2- confirme l'engagement de la commune à apporter sa contribution à la réalisation des objectifs de maîtrise des consommations d'énergie et de développement des énergies renouvelables qui sont inscrits dans le « pacte électrique breton ».
3- adresse la présente motion à :
Monsieur le 1er Ministre
Madame la Ministre de l’Ecologie, du Développement Durable et de l’Energie Messieurs les Présidents des Conseils Régional et Départemental
Messieurs les Préfets régional et départemental
Avis de la commission :
Administration générale, communication, finances, personnel, démocratie, citoyenneté : favorable
M. le Maire donne la parole à M. Jacob : «Même si les deux premiers axes qui sont la maîtrise de la consommation d’électricité et le développement des énergies renouvelables sont de bon augure, cette motion revient à se positionner pour ou contre la centrale à cycle combiné en projet de Landivisiau.
Je crois très fort aux énergies renouvelables telles que l’hydrolien, l’éolien et le reste. Nous constatons quand même l’essoufflement du photovoltaïque et de l’éolien ces dernières années. Ceci est évidemment dû à des paramètres financiers quant au rachat d’électricité. De nombreux emplois ont été perdus là aussi mais on en parle peu.Vous évoquez une baisse des besoins de la Bretagne en électricité, je pense au contraire qu’avec l’arrivée de 25 000 nouveaux habitants par an sur la région, même si la basse consommation des logements avance, nous sommes encore loin de faire baisser cet axe. Nous espérons également voir la crise s’estomper et nos industries redémarrer, ceci devrait aussi contribuer à plus de besoin en énergie. La consommation électrique en Bretagne a augmenté de 17% entre 2004 et 2012 (en France +3,7%).
Même si la Bretagne a augmenté sa production, elle ne couvre en 2012 que 9% de ses besoins... De plus, l’ouverture du marché de l’électricité en France ainsi que la libération des tarifs règlementés ordonne la fin des contrats EJP fin 2015, l’EJP n’est rien d’autre que l’Elimination des Jours de Pointe ou EDF fait démarrer les groupes électrogènes sur des installations énergivores comme l’agriculture, la grande distribution, la production d’alimentation animale... Ceci pour soulager le réseau pendant les 22 jours les plus froids et lorsque la demande en énergie est importante.

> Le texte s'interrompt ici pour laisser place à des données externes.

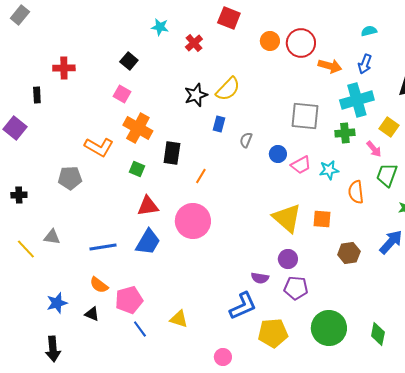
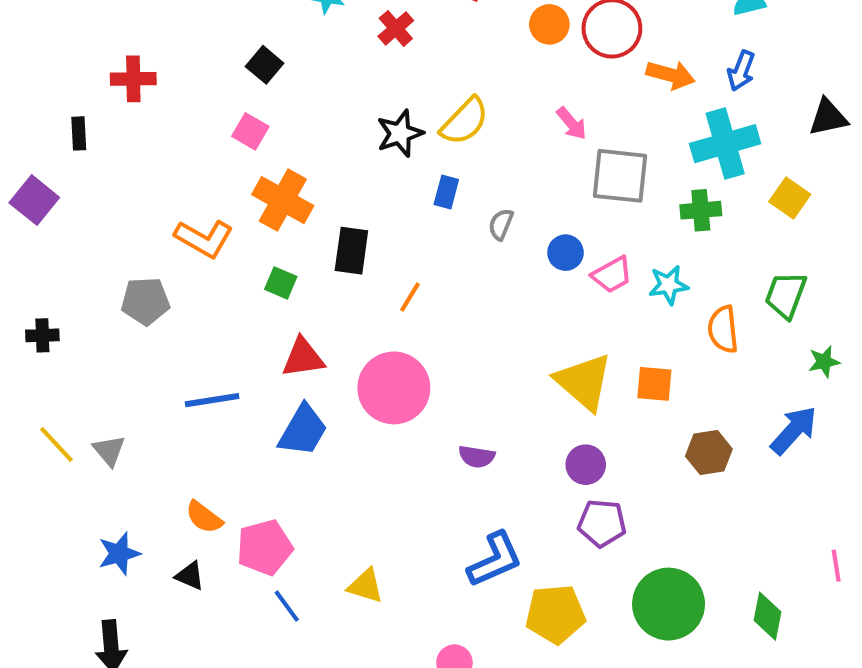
pink arrow: (374, 149) -> (572, 123), moved
gray triangle: (52, 237) -> (109, 451), moved, turned 42
blue line: (103, 247) -> (212, 400), moved
purple semicircle: (260, 278) -> (477, 457), moved

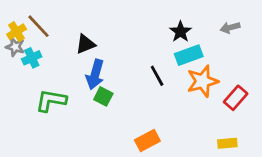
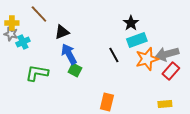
brown line: (39, 26) -> (39, 14), moved
gray arrow: (230, 28) -> (167, 54), moved, size x1.6
yellow cross: (17, 32) -> (12, 23), turned 32
blue arrow: (95, 74) -> (69, 54), turned 135
orange rectangle: (147, 141) -> (107, 102), turned -48

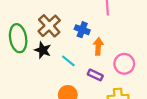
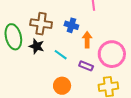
brown cross: (49, 26) -> (41, 24), turned -35
pink circle: (124, 64) -> (112, 54), size x1.4

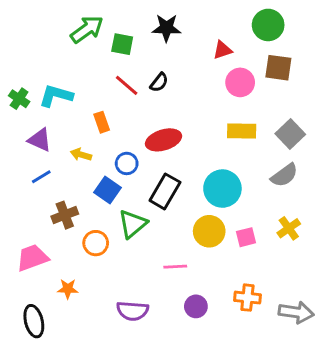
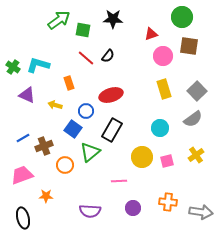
yellow rectangle: (242, 131) -> (164, 89), turned 72
blue line: (41, 177) -> (23, 138), moved
cyan circle: (222, 189) -> (160, 128), moved, size x0.7

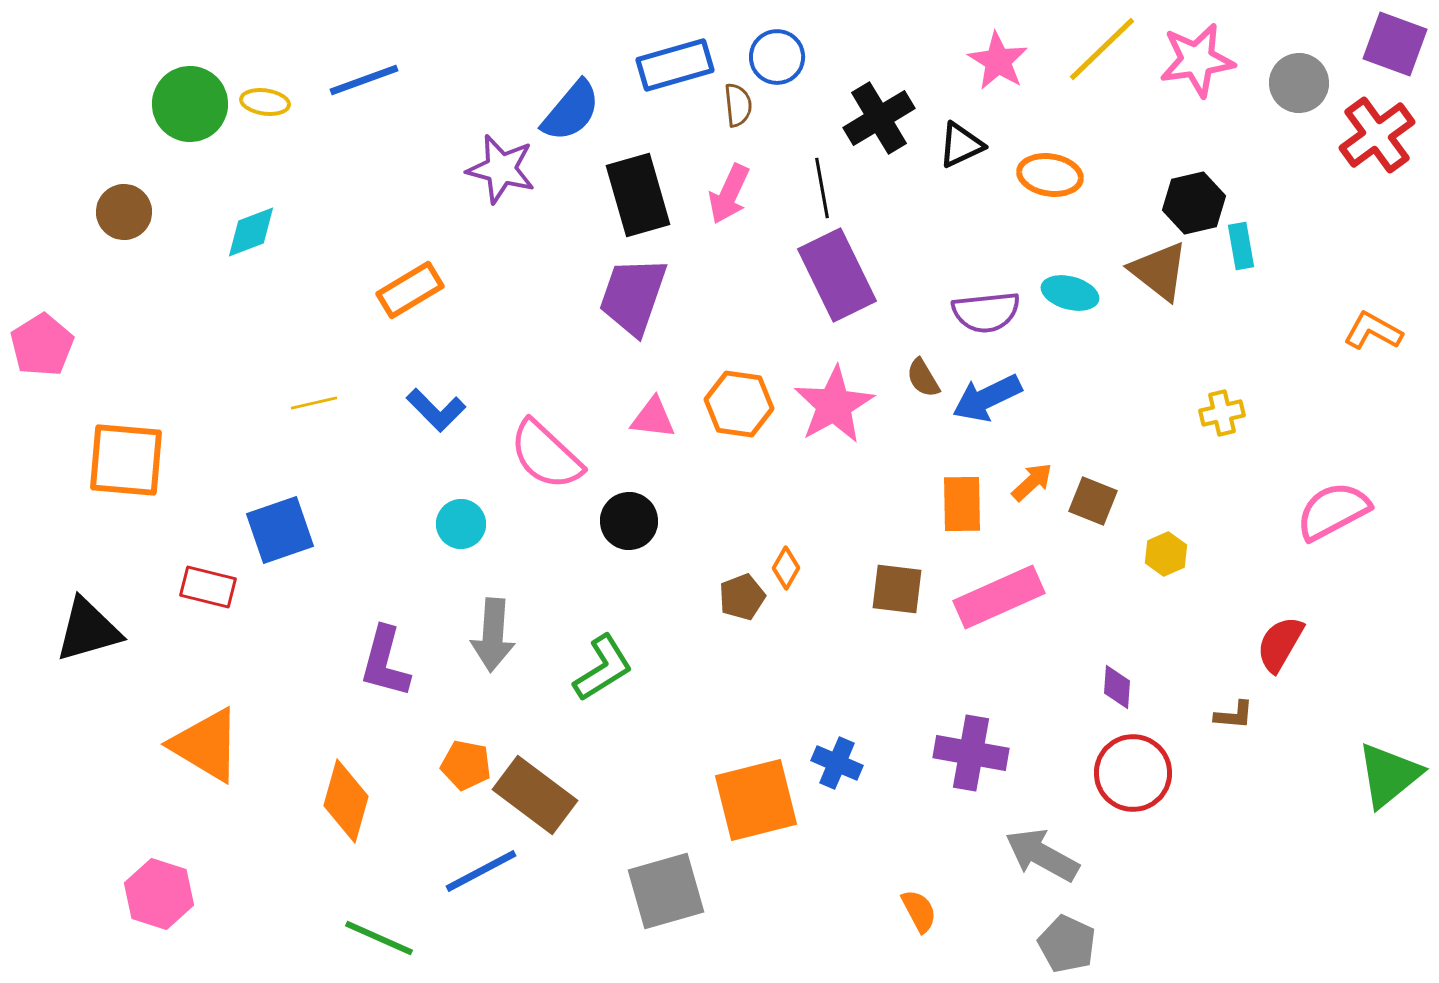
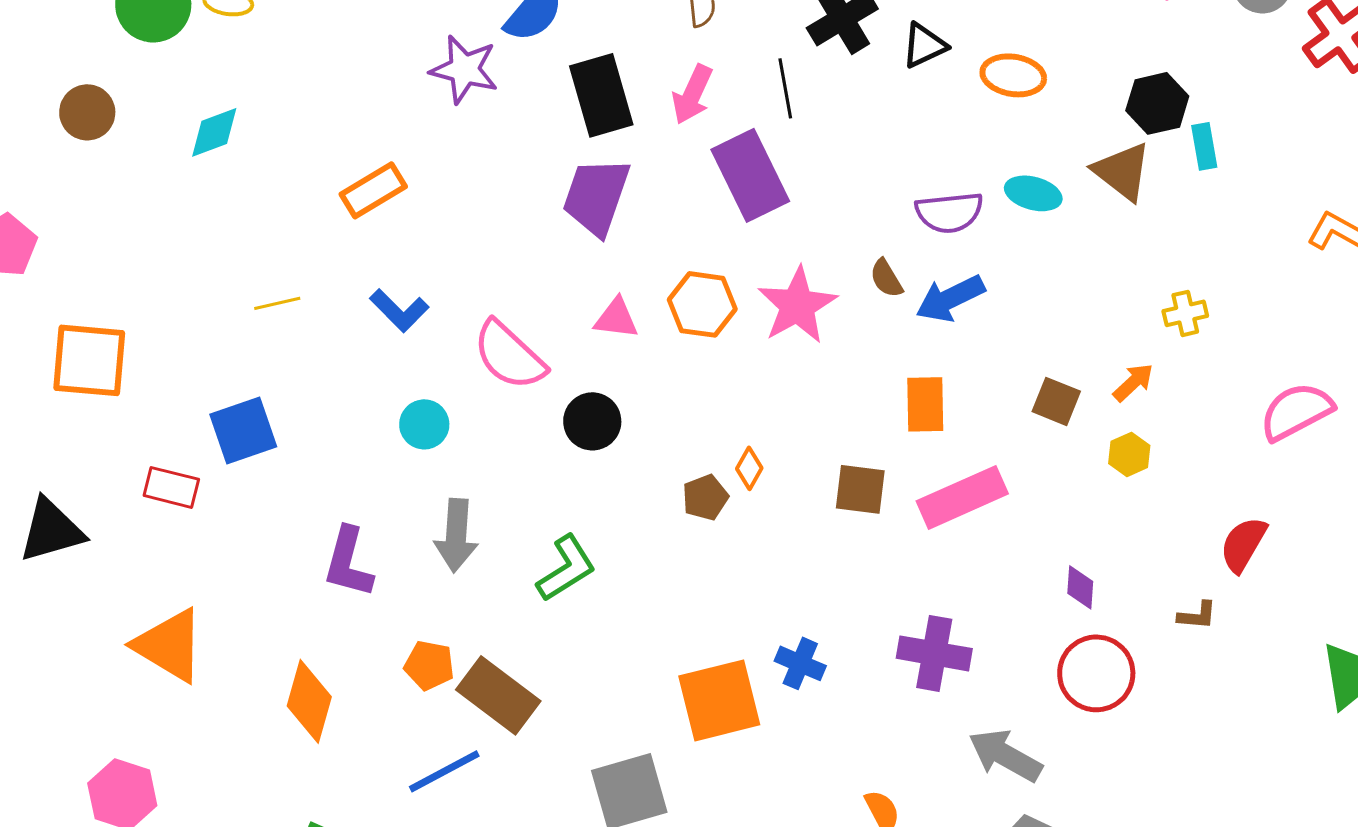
purple rectangle: (837, 275) -> (750, 175), moved
orange arrow: (1032, 482) -> (1133, 382), moved

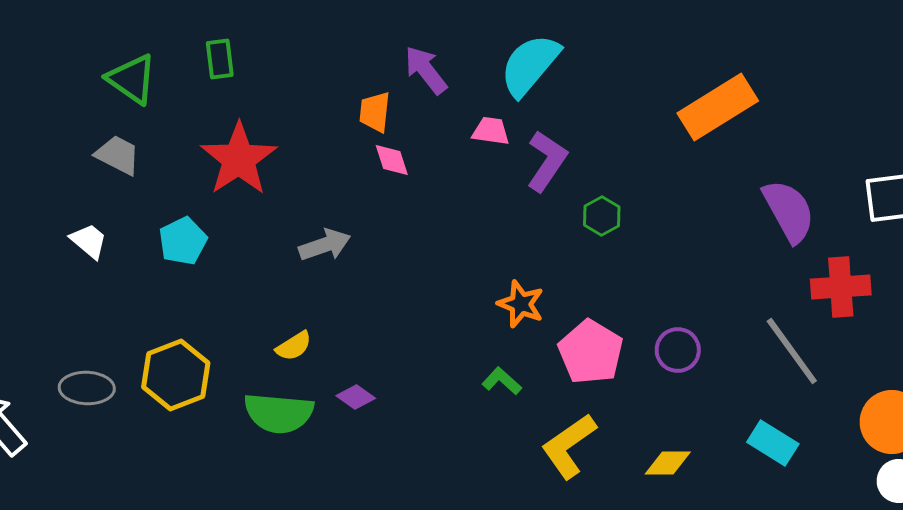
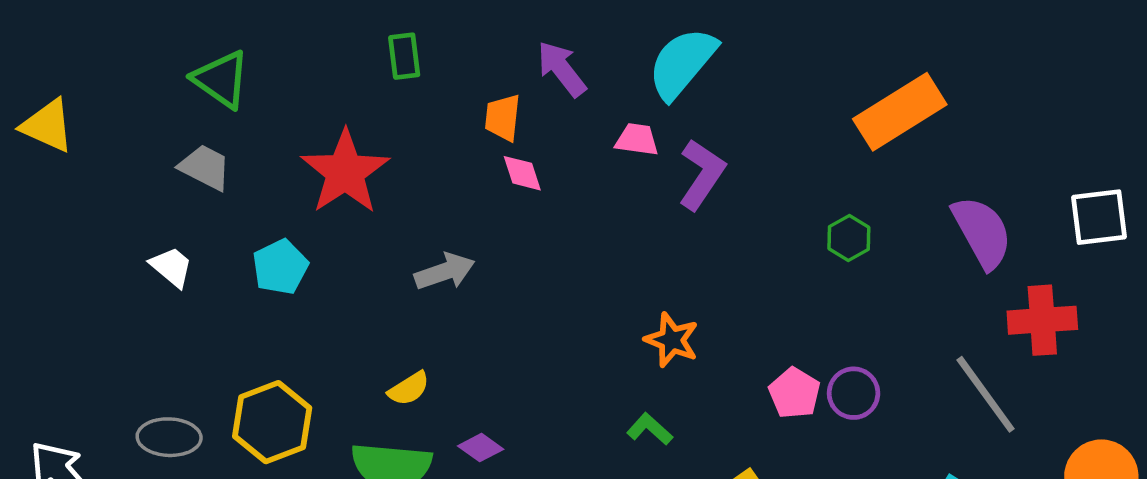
green rectangle: (220, 59) -> (404, 56), moved
green hexagon: (602, 216) -> (849, 238), moved
pink pentagon: (591, 352) -> (794, 393), moved, size x0.7

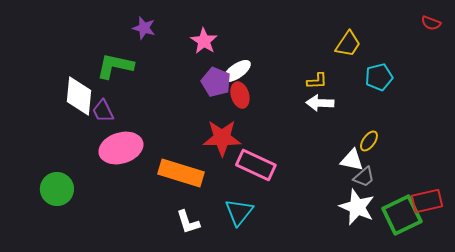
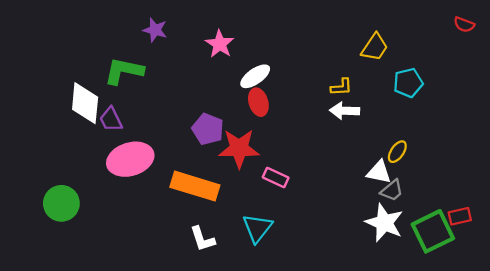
purple pentagon: (216, 82) -> (208, 129), moved
pink rectangle: (256, 165) -> (276, 177), size x0.6
red rectangle: (427, 201) -> (460, 216), size x0.7

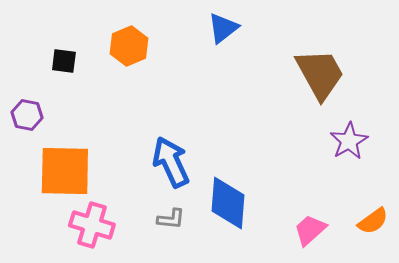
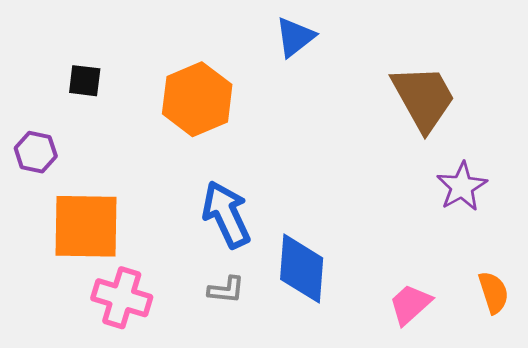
orange hexagon: (129, 46) -> (197, 99), moved, size x1.4
orange semicircle: (373, 221) -> (494, 292), turned -72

En cas de pic de demande d’électricité, il va falloir trouver des solutions après 2015. Nous sommes encore très loin de l’indépendance énergétique de la Bretagne. C’est pour cette raison que je pense que la centrale, qui sera également créatrice d’emplois, est nécessaire pour les 30 années à venir le temps bien sûr de poursuivre le développement des énergies marines renouvelables.
A titre personnel, je voterai contre cette motion. ».
Décision du Conseil Municipal : Adopté à la majorité.
Contres : Fabrice Jacob, Gildas Roué, Jacques Gosselin, Ingrid Morvan.
Abstentions : Patrick Frin, Isabelle Guérin, Albert Kermarec.